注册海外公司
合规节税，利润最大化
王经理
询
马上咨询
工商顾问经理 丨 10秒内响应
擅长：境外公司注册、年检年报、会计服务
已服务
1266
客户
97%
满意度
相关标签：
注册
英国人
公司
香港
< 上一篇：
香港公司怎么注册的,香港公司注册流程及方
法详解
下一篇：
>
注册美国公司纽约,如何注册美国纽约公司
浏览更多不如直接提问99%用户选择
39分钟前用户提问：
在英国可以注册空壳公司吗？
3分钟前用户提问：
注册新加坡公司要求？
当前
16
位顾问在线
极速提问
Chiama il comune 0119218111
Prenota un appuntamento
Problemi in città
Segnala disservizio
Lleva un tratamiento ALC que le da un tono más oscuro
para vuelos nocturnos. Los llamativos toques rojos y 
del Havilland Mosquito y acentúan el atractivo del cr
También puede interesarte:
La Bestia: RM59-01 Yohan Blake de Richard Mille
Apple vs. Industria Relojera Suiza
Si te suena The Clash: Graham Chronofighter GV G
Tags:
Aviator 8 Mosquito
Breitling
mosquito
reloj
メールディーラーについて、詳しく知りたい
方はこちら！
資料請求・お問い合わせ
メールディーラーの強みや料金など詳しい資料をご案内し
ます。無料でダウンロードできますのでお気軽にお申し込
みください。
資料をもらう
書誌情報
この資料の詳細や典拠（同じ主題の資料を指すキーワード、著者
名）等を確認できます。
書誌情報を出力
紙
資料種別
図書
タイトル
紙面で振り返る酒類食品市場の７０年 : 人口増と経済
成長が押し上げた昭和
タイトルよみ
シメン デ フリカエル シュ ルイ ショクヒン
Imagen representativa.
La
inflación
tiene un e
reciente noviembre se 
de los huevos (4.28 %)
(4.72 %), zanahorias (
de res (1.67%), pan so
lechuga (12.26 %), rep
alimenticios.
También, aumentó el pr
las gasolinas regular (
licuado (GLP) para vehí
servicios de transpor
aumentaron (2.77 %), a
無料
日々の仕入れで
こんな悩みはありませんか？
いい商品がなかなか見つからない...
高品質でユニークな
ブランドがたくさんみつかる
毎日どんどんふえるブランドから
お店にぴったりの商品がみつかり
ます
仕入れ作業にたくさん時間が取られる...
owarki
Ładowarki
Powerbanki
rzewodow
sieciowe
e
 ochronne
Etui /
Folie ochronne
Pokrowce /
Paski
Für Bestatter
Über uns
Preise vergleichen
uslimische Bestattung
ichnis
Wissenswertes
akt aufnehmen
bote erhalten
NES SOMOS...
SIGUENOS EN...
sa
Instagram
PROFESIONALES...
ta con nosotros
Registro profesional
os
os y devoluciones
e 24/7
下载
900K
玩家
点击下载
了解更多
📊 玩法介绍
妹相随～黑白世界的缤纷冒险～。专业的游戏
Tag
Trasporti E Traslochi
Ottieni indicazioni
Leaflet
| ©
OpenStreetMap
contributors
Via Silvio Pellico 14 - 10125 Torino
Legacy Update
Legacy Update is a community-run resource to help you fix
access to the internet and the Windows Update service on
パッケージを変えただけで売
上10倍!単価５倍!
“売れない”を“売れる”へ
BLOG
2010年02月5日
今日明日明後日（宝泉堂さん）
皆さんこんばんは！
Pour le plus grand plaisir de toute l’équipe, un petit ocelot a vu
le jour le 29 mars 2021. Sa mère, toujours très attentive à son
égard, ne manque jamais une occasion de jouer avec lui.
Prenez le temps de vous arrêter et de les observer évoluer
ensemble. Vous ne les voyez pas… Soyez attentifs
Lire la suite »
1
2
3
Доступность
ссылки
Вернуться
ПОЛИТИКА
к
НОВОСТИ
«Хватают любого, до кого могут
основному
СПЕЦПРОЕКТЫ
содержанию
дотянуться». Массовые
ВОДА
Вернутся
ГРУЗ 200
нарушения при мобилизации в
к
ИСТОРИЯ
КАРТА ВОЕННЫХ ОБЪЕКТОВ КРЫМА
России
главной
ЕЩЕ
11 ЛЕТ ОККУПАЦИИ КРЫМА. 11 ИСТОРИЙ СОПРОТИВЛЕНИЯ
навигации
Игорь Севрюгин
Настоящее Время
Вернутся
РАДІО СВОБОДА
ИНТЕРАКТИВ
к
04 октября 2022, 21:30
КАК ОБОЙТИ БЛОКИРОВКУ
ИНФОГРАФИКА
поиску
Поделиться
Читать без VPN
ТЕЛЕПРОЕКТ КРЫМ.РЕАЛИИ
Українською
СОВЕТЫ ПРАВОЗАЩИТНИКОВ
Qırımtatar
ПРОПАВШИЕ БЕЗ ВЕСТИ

» What is expected
Would you quote, exactly and only, the lines from the one containing "ブランドがたくさんみつかる" to the end of the entries?

» Solution for this task
ブランドがたくさんみつかる
毎日どんどんふえるブランドから
お店にぴったりの商品がみつかり
ます
仕入れ作業にたくさん時間が取られる...
owarki
Ładowarki
Powerbanki
rzewodow
sieciowe
e
 ochronne
Etui /
Folie ochronne
Pokrowce /
Paski
Für Bestatter
Über uns
Preise vergleichen
uslimische Bestattung
ichnis
Wissenswertes
akt aufnehmen
bote erhalten
NES SOMOS...
SIGUENOS EN...
sa
Instagram
PROFESIONALES...
ta con nosotros
Registro profesional
os
os y devoluciones
e 24/7
下载
900K
玩家
点击下载
了解更多
📊 玩法介绍
妹相随～黑白世界的缤纷冒险～。专业的游戏
Tag
Trasporti E Traslochi
Ottieni indicazioni
Leaflet
| ©
OpenStreetMap
contributors
Via Silvio Pellico 14 - 10125 Torino
Legacy Update
Legacy Update is a community-run resource to help you fix
access to the internet and the Windows Update service on
パッケージを変えただけで売
上10倍!単価５倍!
“売れない”を“売れる”へ
BLOG
2010年02月5日
今日明日明後日（宝泉堂さん）
皆さんこんばんは！
Pour le plus grand plaisir de toute l’équipe, un petit ocelot a vu
le jour le 29 mars 2021. Sa mère, toujours très attentive à son
égard, ne manque jamais une occasion de jouer avec lui.
Prenez le temps de vous arrêter et de les observer évoluer
ensemble. Vous ne les voyez pas… Soyez attentifs
Lire la suite »
1
2
3
Доступность
ссылки
Вернуться
ПОЛИТИКА
к
НОВОСТИ
«Хватают любого, до кого могут
основному
СПЕЦПРОЕКТЫ
содержанию
дотянуться». Массовые
ВОДА
Вернутся
ГРУЗ 200
нарушения при мобилизации в
к
ИСТОРИЯ
КАРТА ВОЕННЫХ ОБЪЕКТОВ КРЫМА
России
главной
ЕЩЕ
11 ЛЕТ ОККУПАЦИИ КРЫМА. 11 ИСТОРИЙ СОПРОТИВЛЕНИЯ
навигации
Игорь Севрюгин
Настоящее Время
Вернутся
РАДІО СВОБОДА
ИНТЕРАКТИВ
к
04 октября 2022, 21:30
КАК ОБОЙТИ БЛОКИРОВКУ
ИНФОГРАФИКА
поиску
Поделиться
Читать без VPN
ТЕЛЕПРОЕКТ КРЫМ.РЕАЛИИ
Українською
СОВЕТЫ ПРАВОЗАЩИТНИКОВ
Qırımtatar
ПРОПАВШИЕ БЕЗ ВЕСТИ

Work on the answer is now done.